Dopo due mesi di prigionia ricevette l'ordine di recarsi a Grenoble in domicilio coatto; ottenne poi di stabilirsi a Digigne; infine gli fu consentito di andare in Spagna, con Filippo Asinari di San Marzano e la madre di questo. Dimorò alcuni mesi a Barcellona, dove incontrò P. Balbo; infine, in compagnia di quest'ultimo, si diresse verso la Toscana dove, a Livorno, incontrò il re esiliato e rifiutò un assegnamento che questi gli voleva riconoscere. Quando la battaglia di Marengo fece crollare le speranze di un sollecito ritorno del sovrano a Torino, il re partì per la Sardegna e il D. si stabilì a Pisa, dove visse sino al 1810 conducendo una vita molto ritirata, fatta di studi, preghiere e passeggiate, e della compagnia di pochi amici. Negli anni di Pisa scrisse anonimamente alcune opere: Le Tusculane di Cicerone, tradotte in lingua italiana con alcuni opuscoli del traduttore, che è una prefazione alla traduzione fatta dal Galeani Napione (Firenze 1805); Giunte, documenti, lettere su Cristoforo Colombo, un'aggiunta, all'opera del Napione Dissertazione della patria di Colombo (ibid. 1808), in cui si discuteva su una supposta origine piemontese del navigatore.

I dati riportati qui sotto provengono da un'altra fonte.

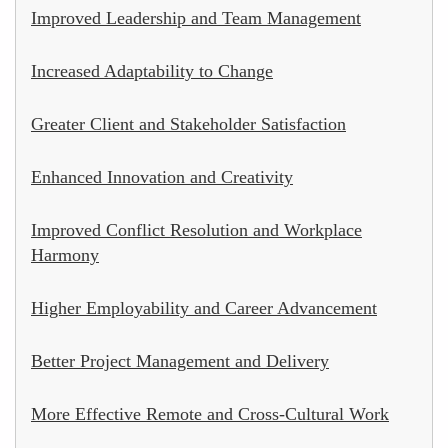
Improved Leadership and Team Management
Increased Adaptability to Change
Greater Client and Stakeholder Satisfaction
Enhanced Innovation and Creativity
Improved Conflict Resolution and Workplace
Harmony
Higher Employability and Career Advancement
Better Project Management and Delivery
More Effective Remote and Cross-Cultural Work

Il 10 apr. 1810 morì a Torino l'ultimo fratello superstite del D., il primogenito Carlo Vittorio, marchese di Saliceto, lasciandolo erede universale. Il D. tornò allora a stabilirsi a Torino, dove scrisse ancora Preparazione alla morte ed altre preghiere devote compilate da un illustre personaggio, tradotte dalla lingua latina nella italiana (Torino 1813); il traduttore era il Galeani Napione che fu, con I. Durandi, Franchi "da Centallo, G. Vernazza, T. Caluso di Valperga, fra gli amici che il D. ebbe accanto negli ultimi anni della sua vita. Morì a Torino il 5 febbr. 1813.
Fonti e Bibl.: Torino, Bibl. naz., A. Manno, Patriziato subalpino (datt.), VIII, pp. 21-24; [G. Galli della Loggia], Cariche del Piemonte, III,Torino 1798, p. 12; C. Boucheron, De C. Damiano Priocca, Torino 1815; C. Botta, St. d'Italia dal 1789 al 1814, Italia 1834, XV, pp. 301 s., 306-11, 313, 317 s., 339; T. Sclopis, in E. De Tipaldo, Biogr. d. Ital. ill., II, Venezia 1835, pp. 39-43; C. Boucheron, Opere volgarizzate dal dott. T. Vallauri, I, Vita del cavaliere C. D. Priocca, Torino 1837; C. Dionisotti, Storia della Magistratura del Piemonte, Torino 1881, I, pp. 381 s.; II, pp. 349 s.; D. Carutti, Storia della corte di Savoia durante la Rivoluzione e l'Impero, Torino 1892, I, pp. 350, 375, 393, 456, 487, 493; II, p. 391; F. Olmo, La rivoluzione francese nelle relazioni di un ministro piemontese a Roma, Milano-Roma-Napoli 1915; C. Calcaterra, V. Alfieri nell'Italia nuova, Asti 1939, pp. 19 s.; Id., I Filopatridi, Torino 1941, pp. 495-512; Nuovo Digesto italiano, IV, p. 523.